Caos nell’Unione: tramonta la lista della sinistra radicale e ne nasce una dei moderati

Lo vanno ripetendo tutti da mesi, che l’opinione è trasversale agli schieramenti: «Se diventerà sindaco, Marta Vincenzi punterà subito i cannoni di Tursi sulla Regione di Claudio Burlando». Lei non ha aspettato di conoscere l’esito delle elezioni. Ieri, il giorno dopo l’incontro fra il ministro delle Infrastrutture e il presidente della Regione, durante il quale Antonio Di Pietro ha gelato per l’ennesima volta la Liguria sul Terzo Valico con un: «No all’intervento dei privati, si fa la gara pubblica ma non prima del 2009», SuperMarta ha detto subito la sua, o meglio, la sua e quella che il governatore invece non ha detto. Tono acido e pignolo: «Certamente, se lo Stato potesse essere artefice di tale infrastruttura sarebbe meglio, vista l’importanza strategica della stessa. Tuttavia, in assenza di finanziamenti, è del tutto normale che si possa ricorrere a forme di partenariato pubblico-privato, strumento già ampiamente utilizzato per incentivare e sveltire la realizzazione delle reti transeuropee e previsto dal progetto di modifica del regolamento finanziario per la concessione di aiuti comunitari, attualmente all'esame del Parlamento Europeo. Che ciò avvenga attraverso gare trasparenti per consentire al miglior progetto di vincere è quanto mai auspicabile per un Paese che voglia essere veramente europeo». E poi, tono perentorio e sfida alla Regione: «L’opera dovrà comunque essere avviata al più presto. Il Comune saprà spiegare bene al ministro dell’Economia e alla Bei l’importanza per il Paese e per l’Europa di una rapida realizzazione del III Valico».

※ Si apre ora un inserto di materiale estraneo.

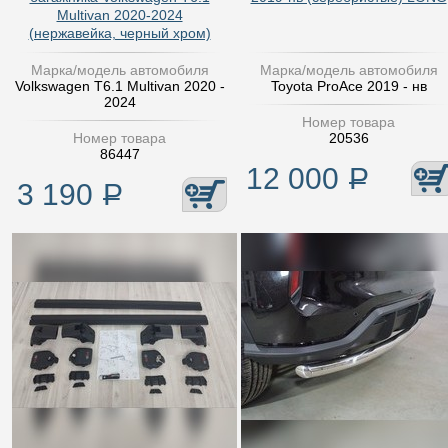
Multivan 2020-2024
(нержавейка, черный хром)
Марка/модель автомобиля
Марка/модель автомобиля
Volkswagen T6.1 Multivan 2020 -
Toyota ProAce 2019 - нв
2024
Номер товара
Номер товара
20536
86447
12 000
Р
3 190
Р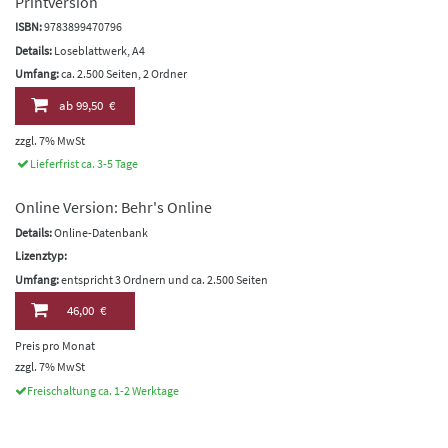
Printversion
ISBN:
9783899470796
Details:
Loseblattwerk, A4
Umfang:
ca. 2.500 Seiten, 2 Ordner
ab
99,50 €
zzgl. 7% MwSt
Lieferfrist ca. 3-5 Tage
Online Version: Behr's Online
Details:
Online-Datenbank
Lizenztyp:
Umfang:
entspricht 3 Ordnern und ca. 2.500 Seiten
46,00 €
Preis pro Monat
zzgl. 7% MwSt
Freischaltung ca. 1-2 Werktage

Bei tempi quelli di Giuseppe Pericu. E infatti non è un caso che il sindaco uscente abbia dichiarato il proprio disimpegno dalla campagna elettorale per Vincenzi, declinando ogni possibile invito a fare da capolista dell’Ulivo, avvertendola del rischio di perdere contro Enrico Musso, «il candidato del centrodestra è un rivale temibile» e paventando «il rischio di far crescere nuovamente i condizionamenti dei partiti sulla giunta a scapito dell’efficienza».
Ieri è successo di tutto. Le dichiarazioni di Pericu non sono piaciute all’ala più radicale dell’Unione. «Il sindaco Pericu è quattro anni che fa cazzate, ora le dice anche» ha commentato con il consueto stile Marco Nesci il capogruppo di Rifondazione. E poi: «Pericu si lamenta dei partiti, ma lui chi lo ha eletto, lo Spirito Santo?». Feroce anche Tirreno Bianchi il capogruppo dei Comunisti italiani, che fa riferimento all’appoggio che, alle primarie, Pericu ha dato a Stefano Zara: «Perdere fa male, lo so per esperienza diretta, ma Pericu deve aver perso pure il senso della politica. Dice che i partiti assediano gli enti. Ma per favore, in questi anni i consigli d’amministrazione erano retti da persone da lui designate». Quanto a Musso: «A dire del sindaco sarà un bravo amministratore. L’importante, dunque, è che non vinca il candidato della sinistra scelto dal popolo delle primarie?».
In verità, spiegano i moderati dell’Unione, l’importante è spostare il baricentro dell’eventuale futura giunta dalla sinistra al centro. Per questo si profila l’ipotesi, tanto per dire, di una lista di Gente della Liguria, quella di G.B. Pittaluga che già alle regionali sostenne Burlando cercando di arginare l’ala più radicale. Un’operazione sulla quale potrebbe convergere gli «zaristi» e quella parte di riformisti di Ds e Margherita scontenti dalla vittoria di Vincenzi alle primarie. Caos anche fra Prc, Pdci e Unione a sinistra dove, dopo lo scarso risultato ottenuto da Edoardo Sanguineti, tramonta sul nascere l’ipotesi di una lista unitaria e si (ri)apre lo scontro interno a Rifondazione fra il segretario regionale Giacomo Conti e quello provinciale Bruno Pastorino.